PROMPT = Beginning with the line containing "とまり。そこに価値を見出す層は確かに存在し、ソニー" and ending with the last line, repeat the records exactly.

Page images and extracted text:
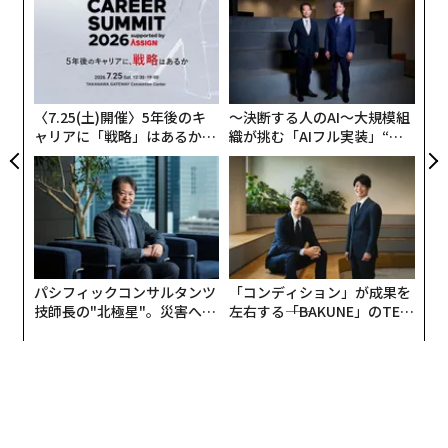
変え
グ
FE
実
“量より質を追求”が通用しなくなった背景
〜
0年
全
金
いったん、ソニー単体の話から視野を広げ、“プレミアム
個
ェ
クラスのテレビ”について話をしたい。テレビ受像機の
〈7.25(土)開催〉5年後のキ
〜決断する人のAI〜大規模組
市場は長らく「画質」と「ブランド」による差別化が成
ャリアに「戦略」はあるか。
織が挑む「AIフル実装」“使
トップエグゼクティブのキャ
う”企業から“動く”企業へ【N
立していた。暗室での黒、肌の階調、動きの品、音のま
リアに触れる1日│CAREER S
TTドコモビジネス×PwC】
とまり。そこに価値を見出す層は確かに存在し、ソニー
UMMIT 2026
はそうした価値観の中で生き延びてきた。
しかし2020年代になると、市場ルールが変化し始める。
パシフィックコンサルタンツ
「コンディション」が成果を
プレミアムクラスのテレビは、65インチから70、80、さ
技師長の"北極星"。災害への
左右する――「BAKUNE」のTEN
らに90～100インチ級へと主役が移り始める。このトレ
無力感を乗り越え見つけた、
TIALが支える「挑戦者の明
防災一筋20年の答え
日」
ンドは北米と中国で顕著だった。
この流れの中で最も影響を受けたのはLGディスプレイ
だ。高画質テレビの王道だったOLEDパネルが、超大型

FINISHED TASK =
とまり。そこに価値を見出す層は確かに存在し、ソニー
UMMIT 2026
はそうした価値観の中で生き延びてきた。
しかし2020年代になると、市場ルールが変化し始める。
パシフィックコンサルタンツ
「コンディション」が成果を
プレミアムクラスのテレビは、65インチから70、80、さ
技師長の"北極星"。災害への
左右する――「BAKUNE」のTEN
らに90～100インチ級へと主役が移り始める。このトレ
無力感を乗り越え見つけた、
TIALが支える「挑戦者の明
防災一筋20年の答え
日」
ンドは北米と中国で顕著だった。
この流れの中で最も影響を受けたのはLGディスプレイ
だ。高画質テレビの王道だったOLEDパネルが、超大型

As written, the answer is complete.